2010-03-22[n年前へ]
■「科学が何を実現するか」を科学は答えない
安斎育郎・板倉聖宣・滝川洋二・山崎孝「理科離れの真相 (ASAHI NEWS SHOP) 」から。
「科学をいかなる価値の実現のために役立てるべきか」という深刻な問いに対する答えは、科学それ自身からは出てこない。(中略)問いに対する答えは、本質的に価値観の選択の問題であり、科学のありようを指導する別の原理を必要とする問題である。
2010-04-04[n年前へ]
■「運命」と「縁」…と。
角田光代の「恋をしよう。夢をみよう。旅にでよう。 」から。
運命の人、というものを私はあんまり信じていないけれど、縁のあるなし、というものは確実に信じている。縁がある人とは、友達であれ恋人であれ恩師であれ、こっちが行動を起こさなくともどこかで会える。価値観や立場がまったく違ったとしても、一年に一度しか会わなくとも、関係は切れない。

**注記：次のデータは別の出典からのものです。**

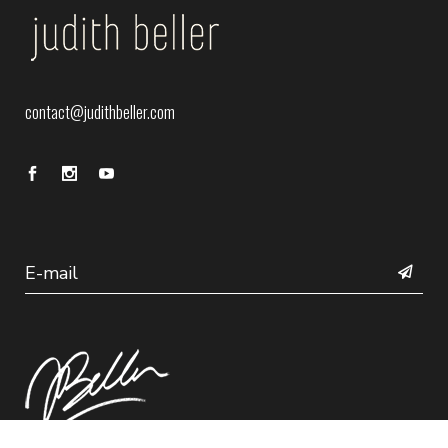
contact@judithbeller.com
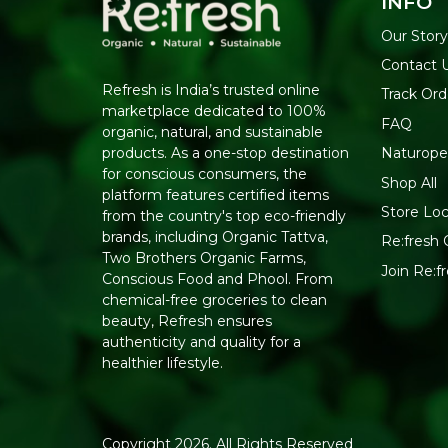
INFO
Our Story
Contact 
Refresh is India’s trusted online
Track Ord
marketplace dedicated to 100%
FAQ
organic, natural, and sustainable
Naturope
products. As a one-stop destination
for conscious consumers, the
Shop All
platform features certified items
Store Loc
from the country's top eco-friendly
brands, including Organic Tattva,
Re:fresh C
Two Brothers Organic Farms,
Join Re:
Conscious Food and Phool. From
chemical-free groceries to clean
beauty, Refresh ensures
authenticity and quality for a
healthier lifestyle.
Copyright 2026. All Rights Reserved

その関係に、意志の力というものはあまりにも関与できないような気がする。縁、というほかないような気がする。
2011-04-10[n年前へ]
■「他人」はそれぞれ異なる「言葉や論理や価値観」を持つ
自分と違う「他」の人を他人と呼びます。他人は自分と異なる人なのですから、それぞれが使う言葉(語句)の「意味するところ」も異なるし、考え方(ロジック)も、あるいは、それらを支える根本たる感じ方(価値観)も異なるわけです。
目の前に考え方や感覚や言葉使いが未知の人がいたとして、「必ず相手を理解することができる」とも思えませんが、会話をするためには一体どうすれば良いものなのでしょう?
自分でない他の人と言葉を交わそうとする時には、その3つの違がどのような風であるかを考え・推測する、という作業が重要であるように思います。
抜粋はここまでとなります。